Fimbristylis littoralis, commonly known as lesser fimbry or lesser fimbristylis, is a sedge of the family Cyperaceae that is native to many countries in Africa, Asia and Oceania including across much of northern Australia.

==Description==
The annual grass-like or herb sedge typically grows to a height of 0.05 to 0.7 m and has a tufted habit. In Australia, it blooms between February and August and produces green-brown flowers. It has slender culms slender with a length of 40 to 60 cm that are four or five-angled and quite flattened. The leaves are up to a length of 40 cm and are 1.5 to 2.5 mm wide with stiff and threadlike basal leaves that are about half the length of the culm. The inflorescence has a diffuse compound umbel with a length of 6 to 10 cm with spherical to ovate shaped reddish-brown spikelets with a length of 2.5 to 4 mm and a width of 1.5 to 2 mm that are round or acute toward the apex. It has ovate 1 mm long spirally arranged glumes and yellow anthers.

==Taxonomy==
The species was first formally described by the botanist Charles Gaudichaud-Beaupré in 1829 as part of the work Voyage Autour du Monde ... sur les Corvettes de S.M. l'Uranie et la Physicienne as published in Botanique.

==Distribution==
In Australia, it is found in Western Australia it is found in swamps, along creeks and rivers and other damp areas in the Kimberley region where it grows in sandy-clay alluvium often around basalt. It is also found across the top end of the Northern Territory and tropical parts of Queensland.

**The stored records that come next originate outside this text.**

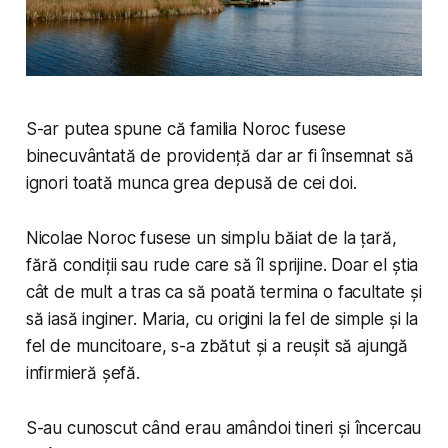
S-ar putea spune că familia Noroc fusese
binecuvântată de providență dar ar fi însemnat să
ignori toată munca grea depusă de cei doi.
Nicolae Noroc fusese un simplu băiat de la țară,
fără condiții sau rude care să îl sprijine. Doar el știa
cât de mult a tras ca să poată termina o facultate și
să iasă inginer. Maria, cu origini la fel de simple și la
fel de muncitoare, s-a zbătut și a reușit să ajungă
infirmieră șefă.
S-au cunoscut când erau amândoi tineri și încercau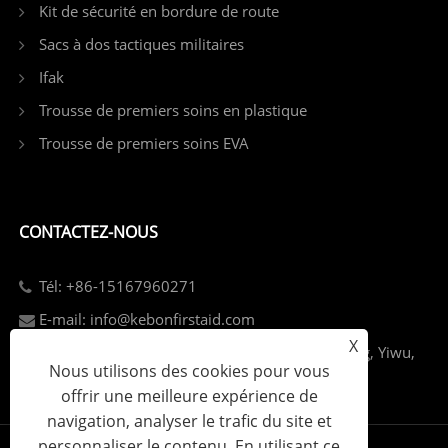
Kit de sécurité en bordure de route
Sacs à dos tactiques militaires
Ifak
Trousse de premiers soins en plastique
Trousse de premiers soins EVA
CONTACTEZ-NOUS
Tél: +86-15167960271
E-mail: info@kebonfirstaid.com
X
Add: Parc industriel de Jiangdong, rue Jiangdong, Yiwu,
Nous utilisons des cookies pour vous
Chine.
offrir une meilleure expérience de
navigation, analyser le trafic du site et
personnaliser le contenu. En utilisant ce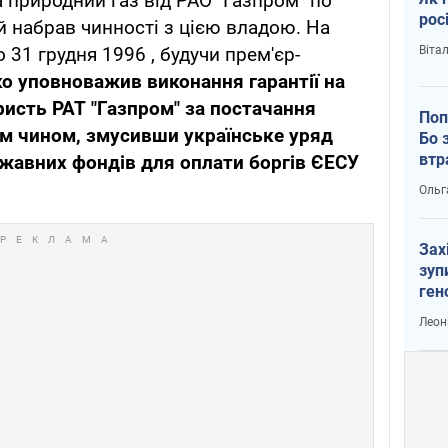
 природний газ від РАО "Газпром" по
рос
й набрав чинності з цією владою. На
Віта
 31 грудня 1996 , будучи прем'єр-
о уповноважив виконання гарантії на
ристь РАТ "Газпром" за постачання
Поп
им чином, змусивши українське
уряд
Бо 
втр
жавних фондів для оплати боргів ЄЕСУ
Ольг
Зах
зуп
ген
Леон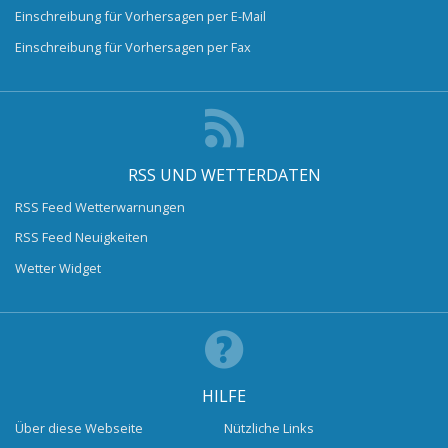
Einschreibung für Vorhersagen per E-Mail
Einschreibung für Vorhersagen per Fax
RSS UND WETTERDATEN
RSS Feed Wetterwarnungen
RSS Feed Neuigkeiten
Wetter Widget
HILFE
Über diese Webseite
Nützliche Links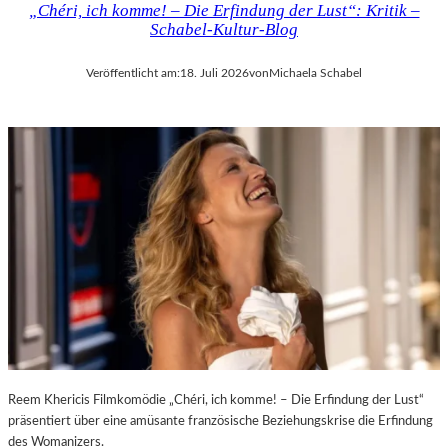
„Chéri, ich komme! – Die Erfindung der Lust“: Kritik –
D
H
Schabel-Kultur-Blog
E
M
R
A
Veröffentlicht am:
18. Juli 2026
von
Michaela Schabel
L
R
A
T
N
H
D
A
–
L
K
E
Ü
R
N
S
S
„
T
E
L
R
E
S
R
T
,
E
T
L
E
E
Reem Khericis Filmkomödie „Chéri, ich komme! – Die Erfindung der Lust“
R
T
präsentiert über eine amüsante französische Beziehungskrise die Erfindung
M
Z
des Womanizers.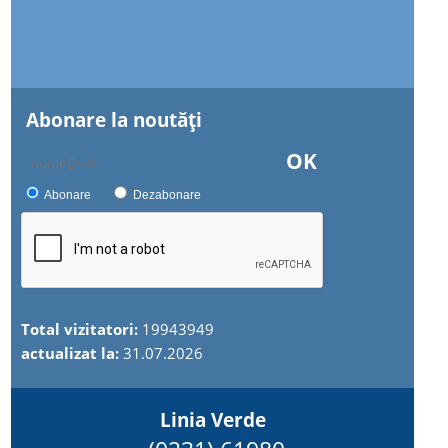
Abonare la noutăţi
OK
Abonare
Dezabonare
Total vizitatori:
19943949
actualizat la:
31.07.2026
Linia Verde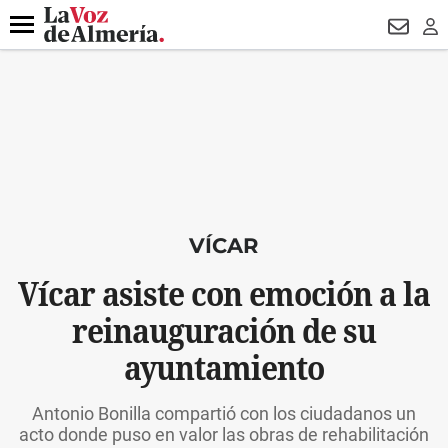
DESTACADO
VOTO FEMENINO
ORGULLO VERA
TRIBUNA
Menú
NEWSL
LO
VÍCAR
Vícar asiste con emoción a la
reinauguración de su
ayuntamiento
Antonio Bonilla compartió con los ciudadanos un
acto donde puso en valor las obras de rehabilitación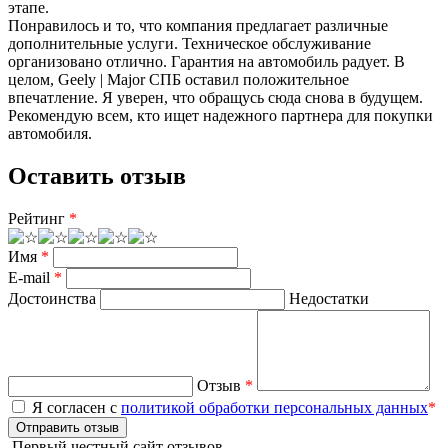
этапе.
Понравилось и то, что компания предлагает различные
дополнительные услуги. Техническое обслуживание
организовано отлично. Гарантия на автомобиль радует. В
целом, Geely | Major СПБ оставил положительное
впечатление. Я уверен, что обращусь сюда снова в будущем.
Рекомендую всем, кто ищет надежного партнера для покупки
автомобиля.
Оставить отзыв
Рейтинг
*
Имя
*
E-mail
*
Достоинства
Недостатки
Отзыв
*
Я согласен с
политикой обработки персональных данных
*
Отправить отзыв
Первый честный сайт отзывов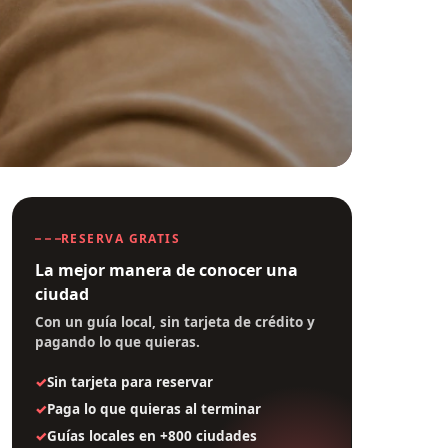
RESERVA GRATIS
La mejor manera de conocer una
ciudad
Con un guía local, sin tarjeta de crédito y
pagando lo que quieras.
Sin tarjeta para reservar
Paga lo que quieras al terminar
Guías locales en +800 ciudades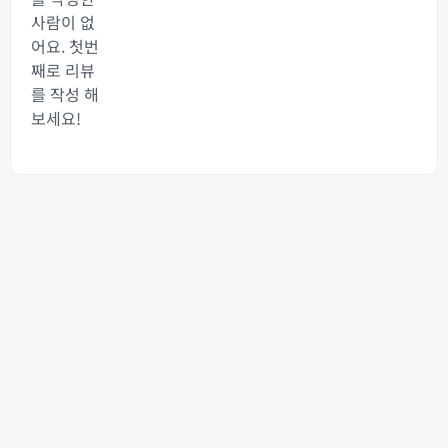
사람이 없
어요. 첫번
째로 리뷰
를 작성 해
보세요!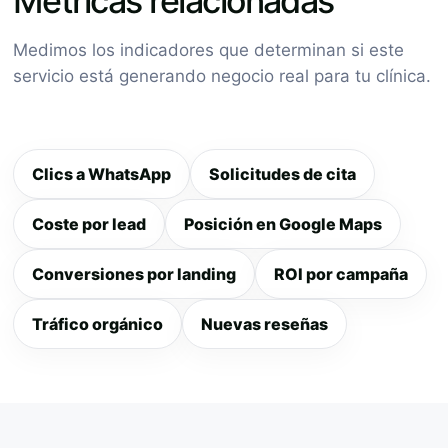
Métricas relacionadas
Medimos los indicadores que determinan si este
servicio está generando negocio real para tu clínica.
Clics a WhatsApp
Solicitudes de cita
Coste por lead
Posición en Google Maps
Conversiones por landing
ROI por campaña
Tráfico orgánico
Nuevas reseñas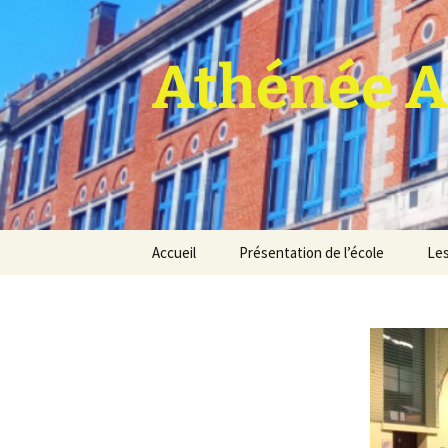
Athénée A
Aller
Accueil
Présentation de l’école
Les
au
contenu
Pro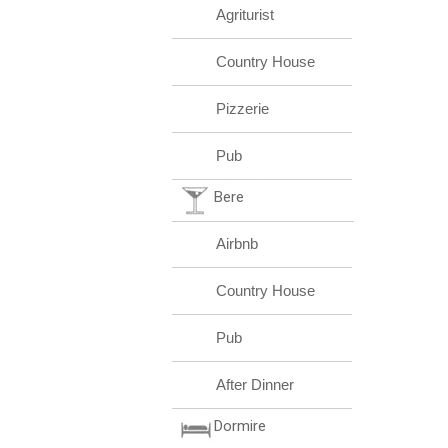
Agriturist
Country House
Pizzerie
Pub
Bere
Airbnb
Country House
Pub
After Dinner
Dormire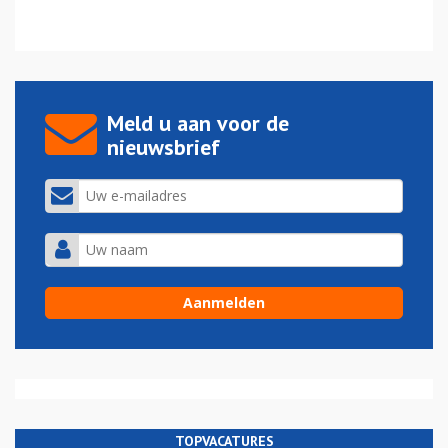
Meld u aan voor de
nieuwsbrief
TOPVACATURES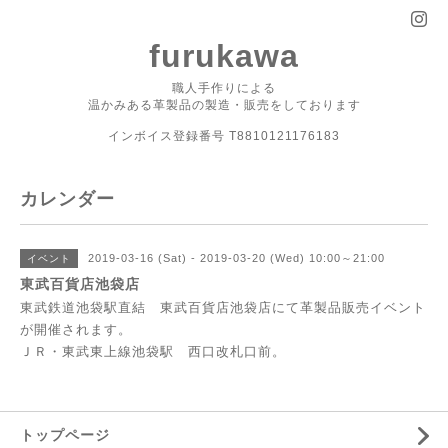
furukawa
職人手作りによる
温かみある革製品の製造・販売をしております
インボイス登録番号 T8810121176183
カレンダー
2019-03-16 (Sat) - 2019-03-20 (Wed) 10:00～21:00
イベント
東武百貨店池袋店
東武鉄道池袋駅直結 東武百貨店池袋店にて革製品販売イベント
が開催されます。
ＪＲ・東武東上線池袋駅 西口改札口前。
トップページ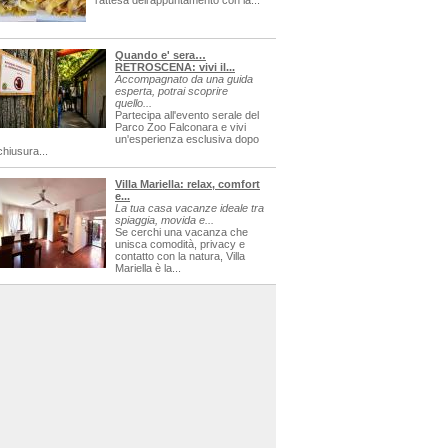
l'attesa dell'appuntamento con la...
Quando e' sera…
RETROSCENA: vivi il...
Accompagnato da una guida
esperta, potrai scoprire
quello...
Partecipa all'evento serale del
Parco Zoo Falconara e vivi
un'esperienza esclusiva dopo
chiusura...
Villa Mariella: relax, comfort
e...
La tua casa vacanze ideale tra
spiaggia, movida e...
Se cerchi una vacanza che
unisca comodità, privacy e
contatto con la natura, Villa
Mariella è la...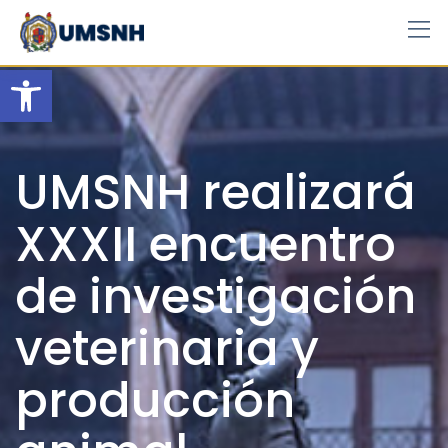
Skip
to
content
Open toolbar
UMSNH realizará
XXXII encuentro
de investigación
veterinaria y
producción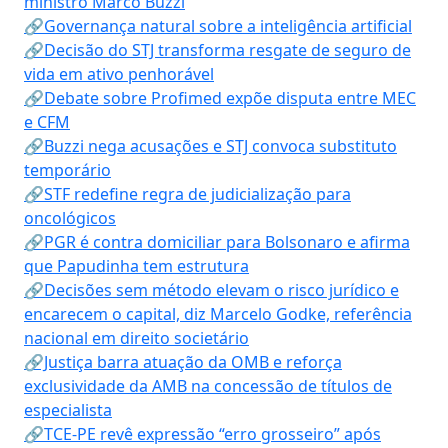
ministro Marco Buzzi
🔗Governança natural sobre a inteligência artificial
🔗Decisão do STJ transforma resgate de seguro de
vida em ativo penhorável
🔗Debate sobre Profimed expõe disputa entre MEC
e CFM
🔗Buzzi nega acusações e STJ convoca substituto
temporário
🔗STF redefine regra de judicialização para
oncológicos
🔗PGR é contra domiciliar para Bolsonaro e afirma
que Papudinha tem estrutura
🔗Decisões sem método elevam o risco jurídico e
encarecem o capital, diz Marcelo Godke, referência
nacional em direito societário
🔗Justiça barra atuação da OMB e reforça
exclusividade da AMB na concessão de títulos de
especialista
🔗TCE-PE revê expressão “erro grosseiro” após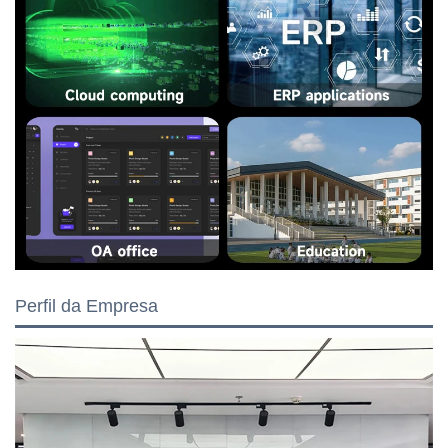
Perfil da Empresa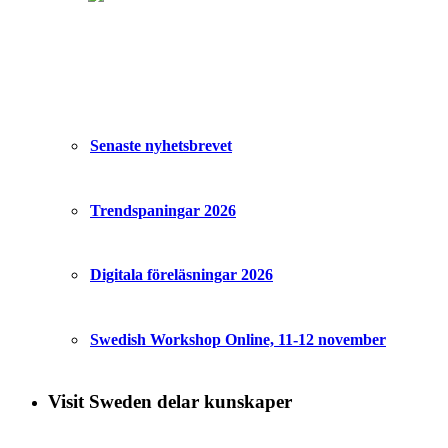
Senaste nyhetsbrevet
Trendspaningar 2026
Digitala föreläsningar 2026
Swedish Workshop Online, 11-12 november
Visit Sweden delar kunskaper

The species has been introduced and is regarded as a weed throughout North and South America. It is thought to have been introduced into the West Indies as a contaminant late in the nineteenth century and was collected in 1886 in Puerto Rico.

It is known to be problematic in rice plantations throughout tropical and subtropical regions of the world. It is also found in banana and maize plantations in Taiwan, abaca plantations in the Philippines, taro plantations in Hawaii and sugarcane and maize crops in Indonesia.